Forty-three years have passed since Mike Royko’s “Boss” described the local political scene in the era of Mayor Richard J. Daley. But familiar names again popped up on the new list of candidates for the City Council in the February election.

Patrick Daley Thompson filed last week for the open seat representing the Daley clan’s 11th Ward power base. He listed his address as maternal grandfather Richard J. Daley’s bungalow in Bridgeport.

OPINION

Thompson’s campaign chairman is John M. McDonough, whose family has been tight with the Daleys for nearly a century.

Paternal grandfather “Big Joe” McDonough was a Cook County treasurer and 11th Ward alderman “credited with giving [Richard J. Daley] his start in politics,” the Chicago Sun-Times wrote in a 1968 obituary for McDonough’s father.

“His passing is a personal tragedy to me, for our families were intimately associated for 50 years,” Richard J. Daley said of McDonough’s father, who died while preparing to run for re-election as Circuit Court clerk 46 years ago.

And Thompson got a campaign contribution last month from a company owned by Tom Donovan — Richard J. Daley’s deputy mayor and patronage chief.

In the West Side’s 24th Ward, the 13 challengers taking on Ald.
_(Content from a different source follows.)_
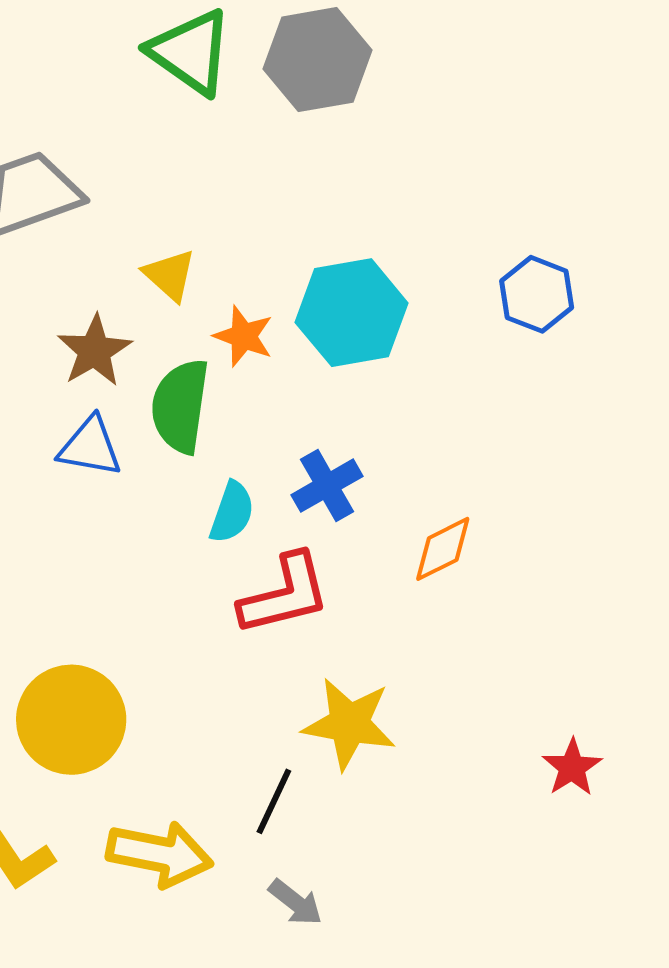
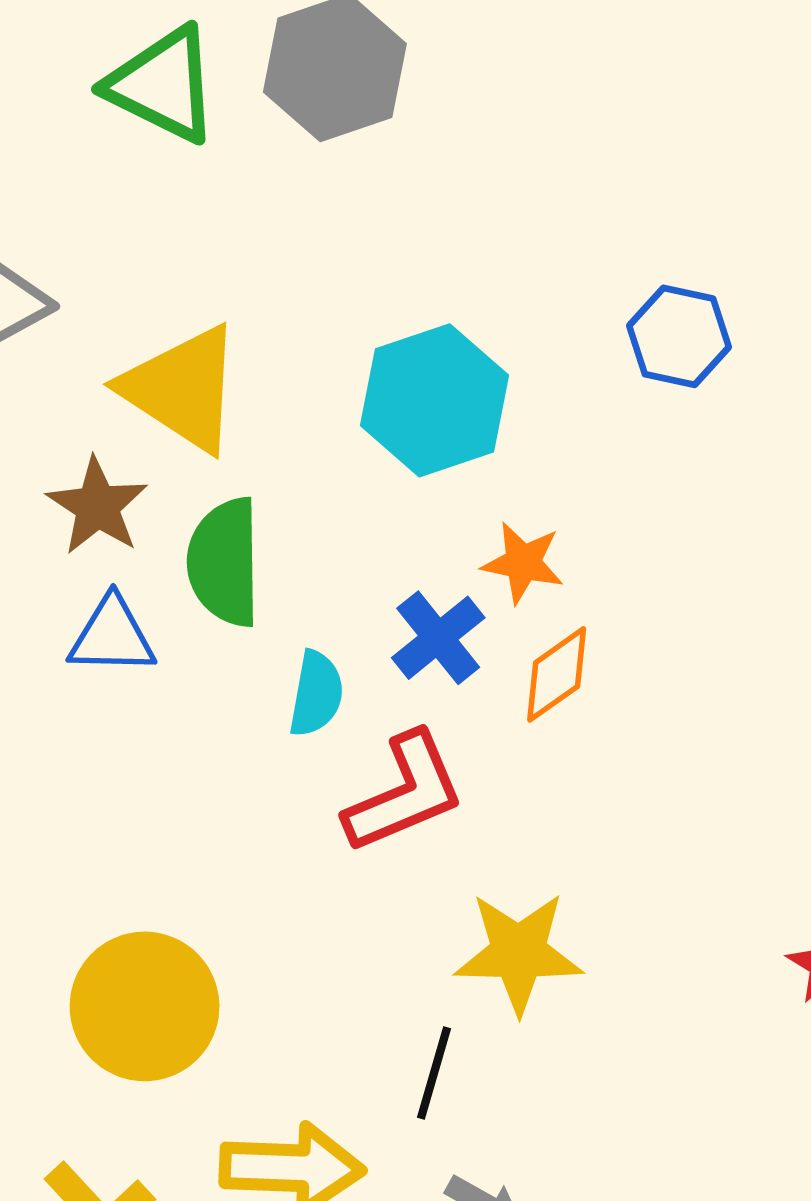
yellow triangle: (170, 275) -> (182, 389), size x1.8
orange star: (244, 336) -> (523, 563), moved
orange diamond: (443, 549) -> (557, 674), moved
Michael Chandler include Michael Scott Jr.

His father was the city school board president under Thompson’s uncle — former Mayor Richard M. Daley — until Michael Scott Sr. was found dead of a self-inflicted gunshot wound five years ago.

Lacking any well-connected family members, Scott rival LaDarius Curtis is trying to capitalize on his work ties to President Barack Obama.

Curtis was an aide while Obama was a U.S. senator and worked in a federal agency in the Obama administration. Some of his duties as a Senate staffer involved driving Obama around.

Now, Curtis hopes his aldermanic campaign in the 24th Ward will benefit from a fundraising letter by Pete Rouse. He was Obama’s interim chief of staff after Rahm Emanuel left the White House to run for Chicago mayor and before William Daley became Obama’s top aide.

“Like many of us, he was inspired by his experience working with candidate, Senator and President Obama,” Rouse wrote in his letter on behalf of Curtis’ campaign.

Not every aldermanic candidate can count on such help — even from blood.

Joe Lomanto, a candidate in the 41st Ward on the Northwest Side, is a younger brother of Chuck Lomanto, a longtime top precinct captain for 33rd Ward Democratic boss Dick Mell.

Chuck Lomanto once worked hard to elect Mell son-in-law Rod Blagojevich as governor and hoped to succeed Mell as alderman. Mell instead got Emanuel to let him bequeath the seat to daughter Deb a couple years ago, and she’ll be another legacy candidate on the city election ballot in February for the first time.

But the Lomanto brothers say Chuck won’t be working for Joe’s campaign. They fought in court over a hardware store and don’t speak any more.

“I’m not attached to the 33rd Ward or my brother, unfortunately,” Joe Lomanto says. “I hope Chuck won’t do anything to hurt me, my campaign or the ward.”